With the above points in mind, let's go for a practical example. Let's assume that our workload consists on an average ingestion rate of 1GBps and we have only 1 Stream in the system. Also, the serializers we use in our application have a write amplification of 1.3x and we foresee an additional 5% of storage cost related to Pravega's metadata. Given that, let's exercise how much Long-Term Storage capacity we would need with the following auto-retention policies:

Size-based auto-retention of 1TB: This policy attempts to keep at least 1TB of data related to our Stream. Therefore, the Long-Term Storage space needed would be at least: 1TB · 1.3 + 1TB · 0.05 = 1.35TB.
Time-based retention of 1 day: With this policy, Pravega will keep data for our Stream for at least 1 day. This means that our Long-Term Storage may require to store at least: 86400s * 1GBps * 1.3 + 86400s * 1GBps * 0.05 = 116.7TB.

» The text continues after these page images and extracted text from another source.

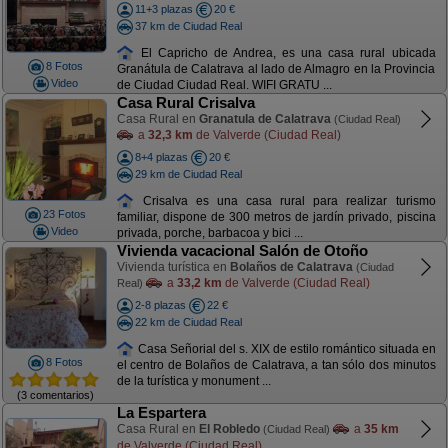
11+3 plazas
20 €
37 km de Ciudad Real
El Capricho de Andrea, es una casa rural ubicada
8 Fotos
Granátula de Calatrava al lado de Almagro en la Provincia
Video
de Ciudad Ciudad Real. WIFI GRATU ...
Casa Rural Crisalva
Casa Rural en
Granatula de Calatrava
(Ciudad Real)
a
32,3 km
de Valverde (Ciudad Real)
8+4 plazas
20 €
29 km de Ciudad Real
Crisalva es una casa rural para realizar turismo
23 Fotos
familiar, dispone de 300 metros de jardín privado, piscina
Video
privada, porche, barbacoa y bici ...
Vivienda vacacional Salón de Otoño
Vivienda turística en
Bolaños de Calatrava
(Ciudad
a
33,2 km
de Valverde (Ciudad Real)
Real)
2-8 plazas
22 €
22 km de Ciudad Real
Casa Señorial del s. XIX de estilo romántico situada en
8 Fotos
el centro de Bolaños de Calatrava, a tan sólo dos minutos
de la turística y monument ...
(3 comentarios)
La Espartera
Casa Rural en
El Robledo
a
35 km
(Ciudad Real)
de Valverde (Ciudad Real)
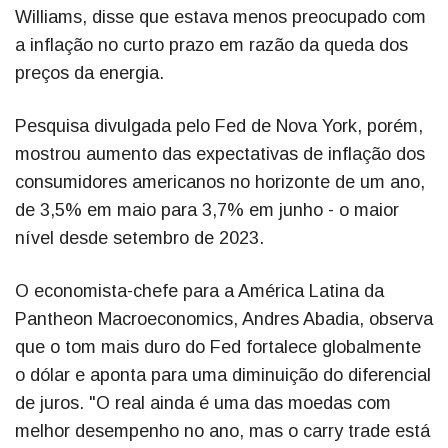
Williams, disse que estava menos preocupado com
a inflação no curto prazo em razão da queda dos
preços da energia.
Pesquisa divulgada pelo Fed de Nova York, porém,
mostrou aumento das expectativas de inflação dos
consumidores americanos no horizonte de um ano,
de 3,5% em maio para 3,7% em junho - o maior
nível desde setembro de 2023.
O economista-chefe para a América Latina da
Pantheon Macroeconomics, Andres Abadia, observa
que o tom mais duro do Fed fortalece globalmente
o dólar e aponta para uma diminuição do diferencial
de juros. "O real ainda é uma das moedas com
melhor desempenho no ano, mas o carry trade está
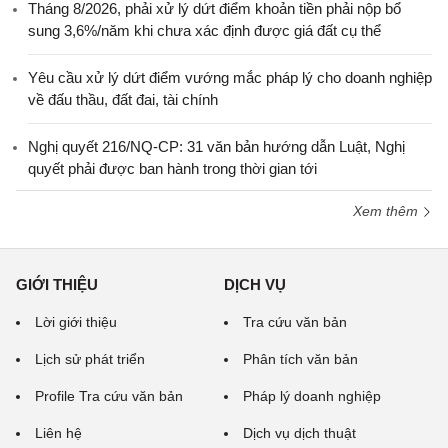
Tháng 8/2026, phải xử lý dứt điểm khoản tiền phải nộp bổ
sung 3,6%/năm khi chưa xác định được giá đất cụ thể
Yêu cầu xử lý dứt điểm vướng mắc pháp lý cho doanh nghiệp
về đấu thầu, đất đai, tài chính
Nghị quyết 216/NQ-CP: 31 văn bản hướng dẫn Luật, Nghị
quyết phải được ban hành trong thời gian tới
Xem thêm
GIỚI THIỆU
DỊCH VỤ
Lời giới thiệu
Tra cứu văn bản
Lịch sử phát triển
Phân tích văn bản
Profile Tra cứu văn bản
Pháp lý doanh nghiệp
Liên hệ
Dịch vụ dịch thuật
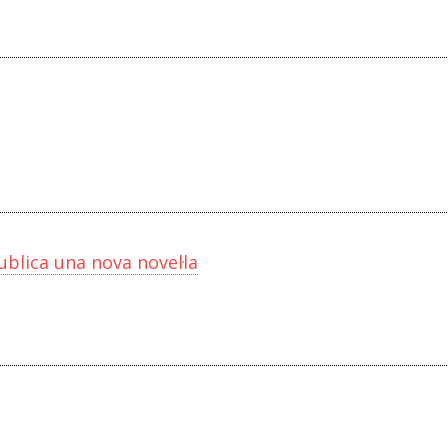
blica una nova novel·la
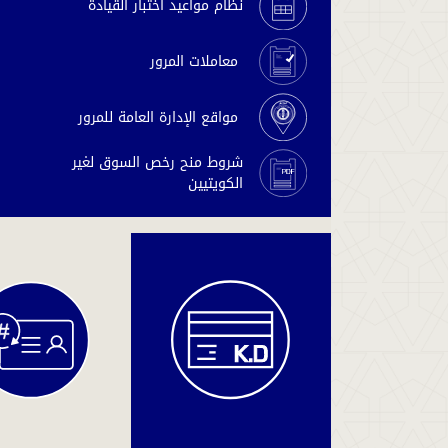
نظام مواعيد اختبار القيادة
معاملات المرور
مواقع الإدارة العامة للمرور
شروط منح رخص السوق لغير
الكويتيين
دفع
المخالفات
والغرامات
دفع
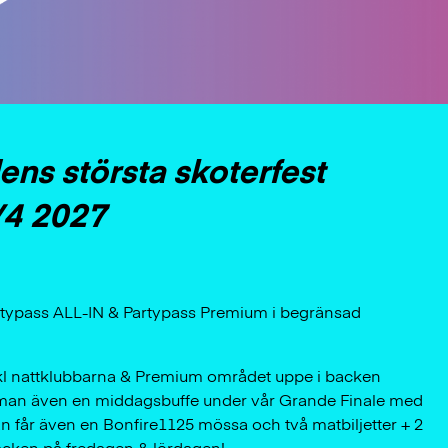
dens största skoterfest
4 2027
 Partypass ALL-IN & Partypass Premium i begränsad
nkl nattklubbarna & Premium området uppe i backen
r man även en middagsbuffe under vår Grande Finale med
Man får även en Bonfire1125 mössa och två matbiljetter + 2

Note that the above storage estimations are lower bounds. They assume that the Pravega auto-retention service immediately truncates the Stream once the retention policy has been met. However, the Pravega auto-retention service is implemented as a background task and should be properly configured under stringent retention requirements. Next, we provide some guidelines to configure the Pravega auto-retention service:

Set a proper retention frequency: By default, controller.retention.frequency.minutes=30. This means that Long-Term Storage should be provisioned to accommodate at least 30 minutes of data beyond what is configured in the auto-retention policy, until a Controller instance truncates the Stream. If your cluster should minimize the usage of Long-Term Storage resources, then you may want to set this parameter to a lower value (e.g., 1-5 minutes).
Define the right number of buckets: Similarly to what happens to Segment Containers, we need to think twice before setting the number of buckets. That is, if we leave the default value of 1, there would be only one Controller instance handling all the work related to auto-retention. For this reason, we recommend to estimate the initial number of Controller instances required in your Pravega Cluster: as a rule of thumb, having 1 to 2 Controllers every 3 Segment Stores is enough, depending on the metadata load expected (e.g., working with small Transactions or with many Streams induces more metadata workload). Once the number of Controllers for a deployment is estimated, we can define a number of 4 to 8 times the number of Controllers. That is, if we have 3 Controller instances, we will configure controller.retention.bucket.count=24. With this, we could scale up the number of Controllers and the new instances will share the load along with with the previous ones.
Controller retention thread pool size: In general, having 1 thread (controller.retention.thread.count=1, default) per Controller devoted to auto-retention should be enough. However, if you expect your workload to be very intensive in terms of auto-retention (i.e., thousands of Streams, stringent retention requirements) consider to increase the thread pool size to 2-4 threads.
_Maximum size of single chunk in LTS: In production, it may be required to revisit the value of writer.rollover.size.bytes.max. Limiting the size of chunks in LTS poses a trade-off: if the value is low, the system will achieve fine retention granularity (good) but extra metadata overhead (not so good). On the contrary, a high value in this parameter induces coarse retention granularity with less metadata overhead. Limiting chunk sizes between 1GB-16GB seems reasonable in many scenarios.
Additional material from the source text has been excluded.